▶ [Your task] Word for word, retype the first line of the records and every following line through the one containing "mood regulation difficulties, relationship".

▶ [Stored data entries]
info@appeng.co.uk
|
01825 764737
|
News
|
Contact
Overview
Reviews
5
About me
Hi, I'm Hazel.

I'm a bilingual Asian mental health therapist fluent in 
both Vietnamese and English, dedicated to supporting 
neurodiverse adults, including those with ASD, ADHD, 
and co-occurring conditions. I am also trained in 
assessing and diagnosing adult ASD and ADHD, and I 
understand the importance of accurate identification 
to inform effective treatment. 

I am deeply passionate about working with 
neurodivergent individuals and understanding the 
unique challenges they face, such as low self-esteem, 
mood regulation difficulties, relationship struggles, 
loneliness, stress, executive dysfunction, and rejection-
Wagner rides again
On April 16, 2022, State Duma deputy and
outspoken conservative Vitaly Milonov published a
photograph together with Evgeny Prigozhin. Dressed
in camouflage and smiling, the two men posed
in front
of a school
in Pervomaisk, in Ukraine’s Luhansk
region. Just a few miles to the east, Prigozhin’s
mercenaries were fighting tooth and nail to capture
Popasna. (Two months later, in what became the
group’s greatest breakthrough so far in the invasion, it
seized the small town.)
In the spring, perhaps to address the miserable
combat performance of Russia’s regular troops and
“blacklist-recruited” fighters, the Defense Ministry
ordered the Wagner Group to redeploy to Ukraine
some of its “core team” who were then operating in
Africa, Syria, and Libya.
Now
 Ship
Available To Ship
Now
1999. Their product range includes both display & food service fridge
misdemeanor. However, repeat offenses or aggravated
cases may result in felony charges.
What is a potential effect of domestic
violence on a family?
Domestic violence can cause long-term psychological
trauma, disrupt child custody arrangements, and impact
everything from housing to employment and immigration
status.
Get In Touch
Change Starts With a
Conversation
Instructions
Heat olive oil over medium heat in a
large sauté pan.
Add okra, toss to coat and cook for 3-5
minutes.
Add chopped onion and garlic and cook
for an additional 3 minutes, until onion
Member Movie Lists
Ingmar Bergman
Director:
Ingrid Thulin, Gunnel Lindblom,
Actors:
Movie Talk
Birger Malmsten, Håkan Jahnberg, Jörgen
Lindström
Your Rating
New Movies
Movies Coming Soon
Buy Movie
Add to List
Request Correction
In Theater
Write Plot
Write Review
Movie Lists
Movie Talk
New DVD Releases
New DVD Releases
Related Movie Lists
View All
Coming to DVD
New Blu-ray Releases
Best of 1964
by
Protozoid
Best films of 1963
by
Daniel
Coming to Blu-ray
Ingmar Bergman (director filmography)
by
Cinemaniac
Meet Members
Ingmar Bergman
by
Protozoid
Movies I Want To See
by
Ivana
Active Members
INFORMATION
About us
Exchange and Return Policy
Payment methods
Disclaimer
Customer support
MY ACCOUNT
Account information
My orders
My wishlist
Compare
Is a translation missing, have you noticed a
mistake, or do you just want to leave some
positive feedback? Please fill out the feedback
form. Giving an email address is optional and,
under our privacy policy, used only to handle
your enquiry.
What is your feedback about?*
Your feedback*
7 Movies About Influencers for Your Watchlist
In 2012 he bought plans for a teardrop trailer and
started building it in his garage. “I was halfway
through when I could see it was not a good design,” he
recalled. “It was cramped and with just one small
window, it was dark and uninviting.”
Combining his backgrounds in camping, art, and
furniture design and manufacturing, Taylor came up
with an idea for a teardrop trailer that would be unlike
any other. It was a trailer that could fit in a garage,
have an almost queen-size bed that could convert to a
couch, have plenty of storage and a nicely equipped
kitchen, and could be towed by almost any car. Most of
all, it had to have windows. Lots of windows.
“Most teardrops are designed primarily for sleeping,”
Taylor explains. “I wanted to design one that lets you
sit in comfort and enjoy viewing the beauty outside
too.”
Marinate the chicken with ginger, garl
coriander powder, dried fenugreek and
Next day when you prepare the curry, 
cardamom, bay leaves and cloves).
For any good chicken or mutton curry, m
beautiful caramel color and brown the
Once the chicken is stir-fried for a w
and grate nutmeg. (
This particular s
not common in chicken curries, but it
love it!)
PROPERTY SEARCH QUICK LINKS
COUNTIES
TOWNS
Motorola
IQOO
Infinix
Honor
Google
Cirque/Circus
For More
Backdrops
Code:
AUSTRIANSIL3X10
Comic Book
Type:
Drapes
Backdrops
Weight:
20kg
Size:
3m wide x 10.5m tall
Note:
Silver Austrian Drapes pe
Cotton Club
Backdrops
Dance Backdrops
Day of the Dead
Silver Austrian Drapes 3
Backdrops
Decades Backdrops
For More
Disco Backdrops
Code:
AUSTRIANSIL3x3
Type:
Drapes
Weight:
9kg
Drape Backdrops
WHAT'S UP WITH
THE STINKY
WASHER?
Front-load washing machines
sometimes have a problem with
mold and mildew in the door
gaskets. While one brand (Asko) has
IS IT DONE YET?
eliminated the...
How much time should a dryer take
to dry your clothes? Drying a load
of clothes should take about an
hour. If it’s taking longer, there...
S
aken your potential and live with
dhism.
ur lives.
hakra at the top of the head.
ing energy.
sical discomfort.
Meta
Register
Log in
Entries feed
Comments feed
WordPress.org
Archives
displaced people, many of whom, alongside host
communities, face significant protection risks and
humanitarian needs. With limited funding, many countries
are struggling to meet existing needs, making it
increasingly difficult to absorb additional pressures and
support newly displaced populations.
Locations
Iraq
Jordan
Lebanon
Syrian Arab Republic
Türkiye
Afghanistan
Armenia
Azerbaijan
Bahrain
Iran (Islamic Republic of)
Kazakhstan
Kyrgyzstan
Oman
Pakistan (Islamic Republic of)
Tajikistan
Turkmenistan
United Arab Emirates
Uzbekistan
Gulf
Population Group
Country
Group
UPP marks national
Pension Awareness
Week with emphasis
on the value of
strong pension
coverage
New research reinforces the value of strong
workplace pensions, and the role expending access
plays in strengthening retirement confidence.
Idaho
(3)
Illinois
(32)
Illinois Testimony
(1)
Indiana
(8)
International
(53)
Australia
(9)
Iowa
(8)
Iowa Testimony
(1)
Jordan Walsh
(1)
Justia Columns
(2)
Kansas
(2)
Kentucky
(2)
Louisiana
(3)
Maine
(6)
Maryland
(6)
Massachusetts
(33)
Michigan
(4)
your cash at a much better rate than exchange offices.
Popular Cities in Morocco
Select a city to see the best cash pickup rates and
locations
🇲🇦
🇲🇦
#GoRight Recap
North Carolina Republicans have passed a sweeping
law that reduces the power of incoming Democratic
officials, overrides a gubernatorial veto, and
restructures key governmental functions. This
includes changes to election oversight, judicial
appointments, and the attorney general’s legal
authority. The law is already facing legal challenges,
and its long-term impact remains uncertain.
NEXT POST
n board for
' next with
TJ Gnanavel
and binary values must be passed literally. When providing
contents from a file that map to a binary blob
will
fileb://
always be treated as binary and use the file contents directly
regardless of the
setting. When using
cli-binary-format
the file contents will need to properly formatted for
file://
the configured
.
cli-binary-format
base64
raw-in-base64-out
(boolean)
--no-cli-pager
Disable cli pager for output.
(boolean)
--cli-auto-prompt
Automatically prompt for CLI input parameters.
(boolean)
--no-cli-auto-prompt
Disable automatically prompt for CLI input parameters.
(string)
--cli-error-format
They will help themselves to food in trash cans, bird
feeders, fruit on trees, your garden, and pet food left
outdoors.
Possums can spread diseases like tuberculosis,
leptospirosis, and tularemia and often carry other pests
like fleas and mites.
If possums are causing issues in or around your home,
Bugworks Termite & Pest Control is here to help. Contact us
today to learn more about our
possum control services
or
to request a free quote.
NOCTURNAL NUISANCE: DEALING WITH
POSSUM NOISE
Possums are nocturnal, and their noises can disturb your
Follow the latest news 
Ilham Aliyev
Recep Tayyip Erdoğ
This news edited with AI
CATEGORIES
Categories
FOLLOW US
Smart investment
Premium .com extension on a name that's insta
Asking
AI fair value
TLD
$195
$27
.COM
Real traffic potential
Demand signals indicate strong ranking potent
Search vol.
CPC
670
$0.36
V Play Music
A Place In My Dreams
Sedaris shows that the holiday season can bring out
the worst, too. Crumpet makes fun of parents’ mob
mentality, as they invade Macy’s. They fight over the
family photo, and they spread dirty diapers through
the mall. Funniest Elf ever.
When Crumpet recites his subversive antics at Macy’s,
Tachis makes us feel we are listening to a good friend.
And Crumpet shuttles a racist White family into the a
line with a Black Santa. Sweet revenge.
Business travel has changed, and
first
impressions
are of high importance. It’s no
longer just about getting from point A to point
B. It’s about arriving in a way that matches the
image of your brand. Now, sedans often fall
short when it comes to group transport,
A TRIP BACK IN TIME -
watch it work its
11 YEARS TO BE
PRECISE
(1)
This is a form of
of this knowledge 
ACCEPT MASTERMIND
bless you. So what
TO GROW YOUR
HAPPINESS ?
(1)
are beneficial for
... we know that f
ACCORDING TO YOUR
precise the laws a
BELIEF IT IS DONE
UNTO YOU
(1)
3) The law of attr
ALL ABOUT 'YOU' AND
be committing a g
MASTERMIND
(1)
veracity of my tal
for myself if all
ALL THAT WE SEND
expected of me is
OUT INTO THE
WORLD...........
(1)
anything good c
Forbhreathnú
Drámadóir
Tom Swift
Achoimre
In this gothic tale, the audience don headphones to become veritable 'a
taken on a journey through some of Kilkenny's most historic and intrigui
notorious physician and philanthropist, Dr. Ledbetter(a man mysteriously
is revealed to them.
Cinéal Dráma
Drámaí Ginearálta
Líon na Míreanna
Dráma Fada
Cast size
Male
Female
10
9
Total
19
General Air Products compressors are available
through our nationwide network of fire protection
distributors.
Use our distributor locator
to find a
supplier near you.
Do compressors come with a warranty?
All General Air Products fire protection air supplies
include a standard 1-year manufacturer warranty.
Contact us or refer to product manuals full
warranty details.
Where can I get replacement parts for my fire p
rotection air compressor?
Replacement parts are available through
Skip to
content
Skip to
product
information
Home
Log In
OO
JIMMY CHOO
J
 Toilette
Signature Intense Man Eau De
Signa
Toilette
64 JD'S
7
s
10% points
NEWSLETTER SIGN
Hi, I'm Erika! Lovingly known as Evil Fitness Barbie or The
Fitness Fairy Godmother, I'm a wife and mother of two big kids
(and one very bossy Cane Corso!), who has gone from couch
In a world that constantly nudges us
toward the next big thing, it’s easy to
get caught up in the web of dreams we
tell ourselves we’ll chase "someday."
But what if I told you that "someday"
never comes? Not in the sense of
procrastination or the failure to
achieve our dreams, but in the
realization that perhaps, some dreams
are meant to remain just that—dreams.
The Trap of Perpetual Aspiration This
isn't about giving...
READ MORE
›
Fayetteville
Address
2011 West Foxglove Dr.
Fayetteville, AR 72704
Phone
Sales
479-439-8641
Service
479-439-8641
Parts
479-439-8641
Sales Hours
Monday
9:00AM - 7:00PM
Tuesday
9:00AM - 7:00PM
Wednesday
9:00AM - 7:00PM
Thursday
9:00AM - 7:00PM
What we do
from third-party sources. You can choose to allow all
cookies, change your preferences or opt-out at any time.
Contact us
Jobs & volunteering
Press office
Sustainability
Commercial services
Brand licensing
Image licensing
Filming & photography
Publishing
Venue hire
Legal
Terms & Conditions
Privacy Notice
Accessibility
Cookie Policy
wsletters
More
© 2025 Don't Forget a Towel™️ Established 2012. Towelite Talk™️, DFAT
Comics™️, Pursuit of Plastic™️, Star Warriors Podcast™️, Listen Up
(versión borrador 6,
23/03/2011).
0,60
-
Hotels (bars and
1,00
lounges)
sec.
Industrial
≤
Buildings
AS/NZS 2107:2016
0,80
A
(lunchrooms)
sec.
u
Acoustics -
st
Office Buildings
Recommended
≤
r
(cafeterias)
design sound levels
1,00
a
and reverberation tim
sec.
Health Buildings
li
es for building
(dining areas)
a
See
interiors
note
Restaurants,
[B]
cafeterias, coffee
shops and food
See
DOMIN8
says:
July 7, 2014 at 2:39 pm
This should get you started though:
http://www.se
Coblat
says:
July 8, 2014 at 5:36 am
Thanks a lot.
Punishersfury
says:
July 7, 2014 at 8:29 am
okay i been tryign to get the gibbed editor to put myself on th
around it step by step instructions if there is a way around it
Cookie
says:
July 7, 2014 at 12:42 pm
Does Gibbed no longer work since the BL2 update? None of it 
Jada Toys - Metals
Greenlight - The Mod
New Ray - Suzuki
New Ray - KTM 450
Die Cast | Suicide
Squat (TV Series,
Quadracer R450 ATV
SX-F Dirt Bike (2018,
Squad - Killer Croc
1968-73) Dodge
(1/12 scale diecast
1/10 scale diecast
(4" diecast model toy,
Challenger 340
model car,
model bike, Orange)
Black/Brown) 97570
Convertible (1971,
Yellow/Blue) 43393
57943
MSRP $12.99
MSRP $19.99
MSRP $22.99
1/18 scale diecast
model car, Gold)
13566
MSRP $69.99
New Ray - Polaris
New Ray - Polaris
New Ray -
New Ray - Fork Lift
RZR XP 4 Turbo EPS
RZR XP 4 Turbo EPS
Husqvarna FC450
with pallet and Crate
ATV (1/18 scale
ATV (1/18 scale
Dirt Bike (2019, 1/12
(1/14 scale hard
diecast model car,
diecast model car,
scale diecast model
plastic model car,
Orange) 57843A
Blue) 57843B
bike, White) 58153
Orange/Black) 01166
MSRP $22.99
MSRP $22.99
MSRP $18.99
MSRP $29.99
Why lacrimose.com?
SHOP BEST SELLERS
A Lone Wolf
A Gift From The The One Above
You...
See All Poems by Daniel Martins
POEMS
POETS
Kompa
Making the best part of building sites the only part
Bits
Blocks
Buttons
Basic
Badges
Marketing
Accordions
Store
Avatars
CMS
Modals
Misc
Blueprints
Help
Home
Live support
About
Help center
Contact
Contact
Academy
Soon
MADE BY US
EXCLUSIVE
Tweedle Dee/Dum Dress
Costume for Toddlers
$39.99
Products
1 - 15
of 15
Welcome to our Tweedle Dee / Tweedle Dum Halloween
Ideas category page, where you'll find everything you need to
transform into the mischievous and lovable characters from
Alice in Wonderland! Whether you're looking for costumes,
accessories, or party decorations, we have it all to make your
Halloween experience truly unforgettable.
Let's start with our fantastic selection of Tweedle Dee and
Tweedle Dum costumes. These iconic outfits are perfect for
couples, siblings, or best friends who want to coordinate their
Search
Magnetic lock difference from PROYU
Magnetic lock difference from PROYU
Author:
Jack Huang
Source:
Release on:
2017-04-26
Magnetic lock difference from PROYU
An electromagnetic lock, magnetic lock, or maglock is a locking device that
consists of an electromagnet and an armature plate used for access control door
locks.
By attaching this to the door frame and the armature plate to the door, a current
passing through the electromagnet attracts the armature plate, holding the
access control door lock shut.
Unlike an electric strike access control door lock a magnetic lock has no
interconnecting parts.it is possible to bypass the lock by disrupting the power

▶ [Response for this exercise]
info@appeng.co.uk
|
01825 764737
|
News
|
Contact
Overview
Reviews
5
About me
Hi, I'm Hazel.

I'm a bilingual Asian mental health therapist fluent in 
both Vietnamese and English, dedicated to supporting 
neurodiverse adults, including those with ASD, ADHD, 
and co-occurring conditions. I am also trained in 
assessing and diagnosing adult ASD and ADHD, and I 
understand the importance of accurate identification 
to inform effective treatment. 

I am deeply passionate about working with 
neurodivergent individuals and understanding the 
unique challenges they face, such as low self-esteem, 
mood regulation difficulties, relationship struggles, 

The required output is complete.